WHAT YOU WILL DO: Which of the lines below holds the string "торрент"? Copy every line that does.

-------- INPUT MATERIAL

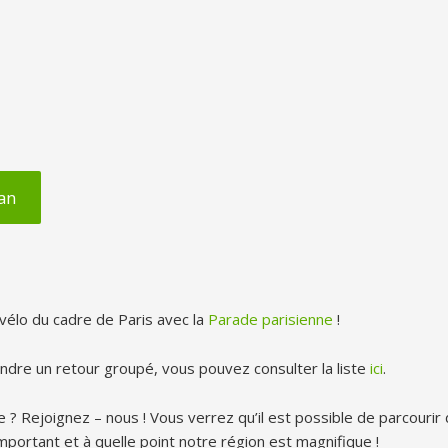
ran
vélo du cadre de Paris avec la
Parade parisienne
!
indre un retour groupé, vous pouvez consulter la liste
ici
.
? Rejoignez – nous ! Vous verrez qu’il est possible de parcourir
mportant et à quelle point notre région est magnifique !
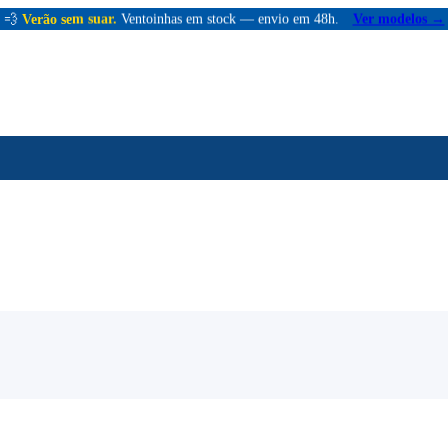
💨
Verão sem suar.
Ventoinhas em stock — envio em 48h.
Ver modelos →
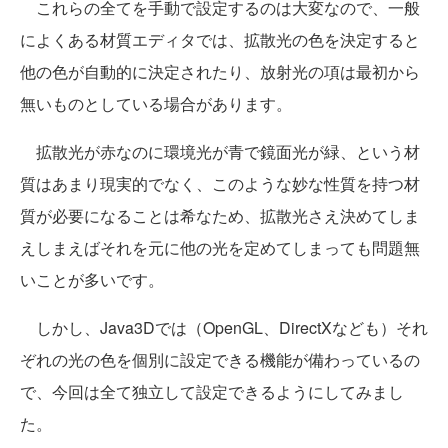
これらの全てを手動で設定するのは大変なので、一般
によくある材質エディタでは、拡散光の色を決定すると
他の色が自動的に決定されたり、放射光の項は最初から
無いものとしている場合があります。
拡散光が赤なのに環境光が青で鏡面光が緑、という材
質はあまり現実的でなく、このような妙な性質を持つ材
質が必要になることは希なため、拡散光さえ決めてしま
えしまえばそれを元に他の光を定めてしまっても問題無
いことが多いです。
しかし、Java3Dでは（OpenGL、DirectXなども）それ
ぞれの光の色を個別に設定できる機能が備わっているの
で、今回は全て独立して設定できるようにしてみまし
た。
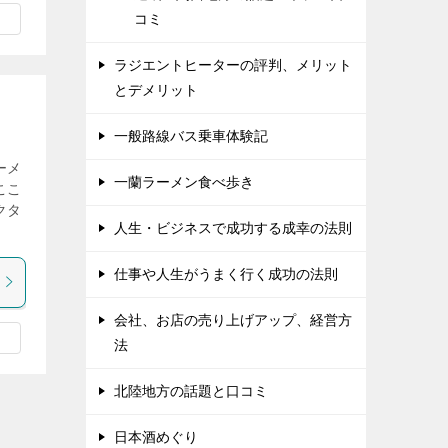
コミ
ラジエントヒーターの評判、メリット
とデメリット
一般路線バス乗車体験記
ーメ
一蘭ラーメン食べ歩き
ここ
クタ
人生・ビジネスで成功する成幸の法則
仕事や人生がうまく行く成功の法則
会社、お店の売り上げアップ、経営方
法
北陸地方の話題と口コミ
日本酒めぐり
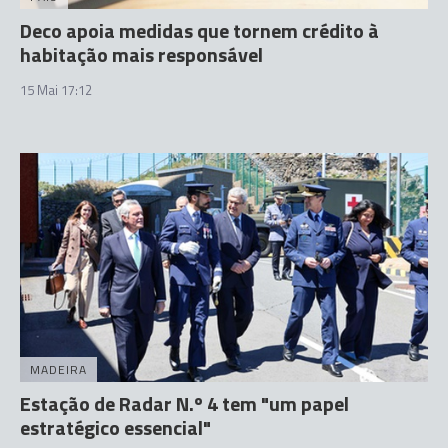
Deco apoia medidas que tornem crédito à
habitação mais responsável
15 Mai 17:12
MADEIRA
Estação de Radar N.º 4 tem "um papel
estratégico essencial"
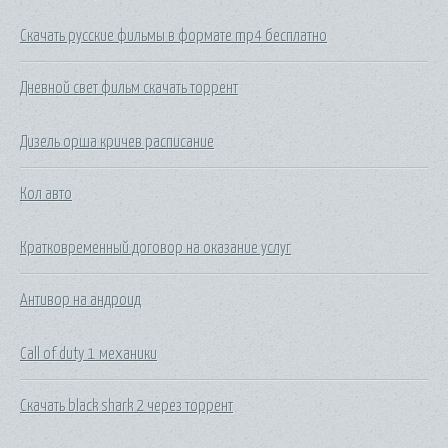
Скачать русские фильмы в формате mp4 бесплатно
Дневной свет фильм скачать торрент
Дизель орша кричев расписание
Кол авто
Кратковременный договор на оказание услуг
Антивор на андроид
Call of duty 1 механики
Скачать black shark 2 через торрент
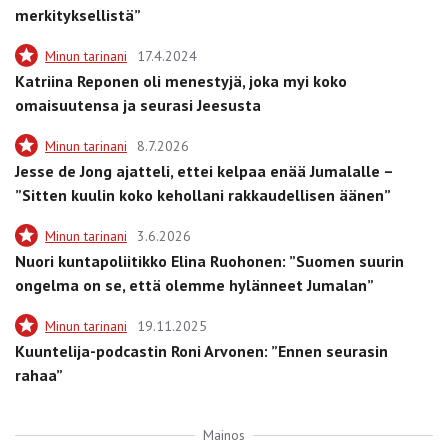
merkityksellistä”
Minun tarinani
17.4.2024
Katriina Reponen oli menestyjä, joka myi koko
omaisuutensa ja seurasi Jeesusta
Minun tarinani
8.7.2026
Jesse de Jong ajatteli, ettei kelpaa enää Jumalalle –
”Sitten kuulin koko kehollani rakkaudellisen äänen”
Minun tarinani
3.6.2026
Nuori kuntapoliitikko Elina Ruohonen: ”Suomen suurin
ongelma on se, että olemme hylänneet Jumalan”
Minun tarinani
19.11.2025
Kuuntelija-podcastin Roni Arvonen: ”Ennen seurasin
rahaa”
Mainos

----------------

EXERCISE OUTPUT:
Дневной свет фильм скачать торрент
Скачать black shark 2 через торрент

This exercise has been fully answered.